[Records from a data source]
* * * * * * * * *

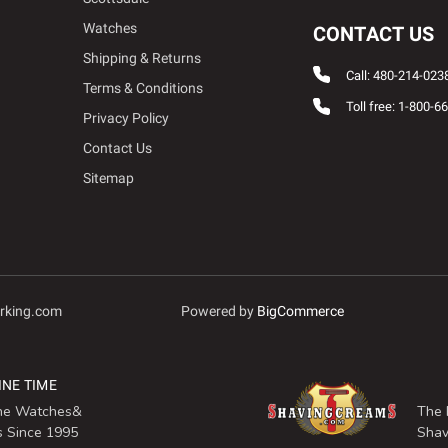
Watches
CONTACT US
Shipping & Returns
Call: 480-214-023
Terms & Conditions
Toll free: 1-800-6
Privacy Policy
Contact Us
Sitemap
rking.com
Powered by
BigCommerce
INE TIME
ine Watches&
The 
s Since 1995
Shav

* * * * * * * * *

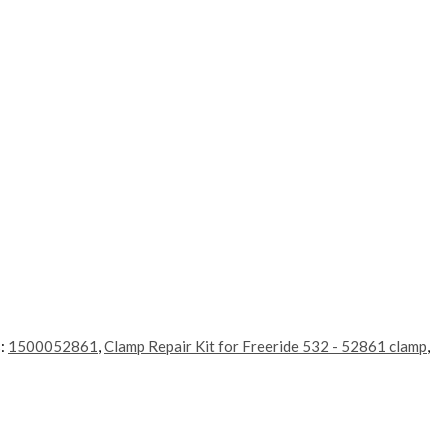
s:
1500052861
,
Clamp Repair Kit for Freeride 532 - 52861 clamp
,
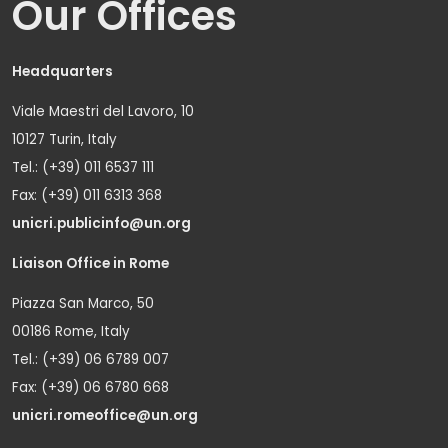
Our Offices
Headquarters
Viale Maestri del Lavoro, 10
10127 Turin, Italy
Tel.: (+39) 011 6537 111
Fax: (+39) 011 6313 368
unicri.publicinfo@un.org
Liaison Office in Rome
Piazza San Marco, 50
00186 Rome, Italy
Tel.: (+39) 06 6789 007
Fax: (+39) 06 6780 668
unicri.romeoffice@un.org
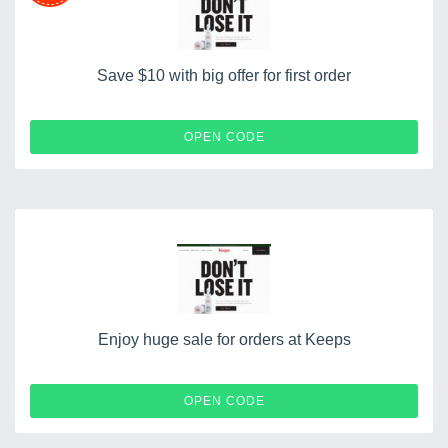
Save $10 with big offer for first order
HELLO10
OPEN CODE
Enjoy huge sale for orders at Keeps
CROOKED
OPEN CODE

* * * * * * * * *

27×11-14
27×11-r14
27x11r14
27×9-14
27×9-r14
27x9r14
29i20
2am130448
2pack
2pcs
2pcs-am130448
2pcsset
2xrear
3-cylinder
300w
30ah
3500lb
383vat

* * * * * * * * *

Directions for this task: Reproduce every line above containing "unicri".

Your response:
unicri.publicinfo@un.org
unicri.romeoffice@un.org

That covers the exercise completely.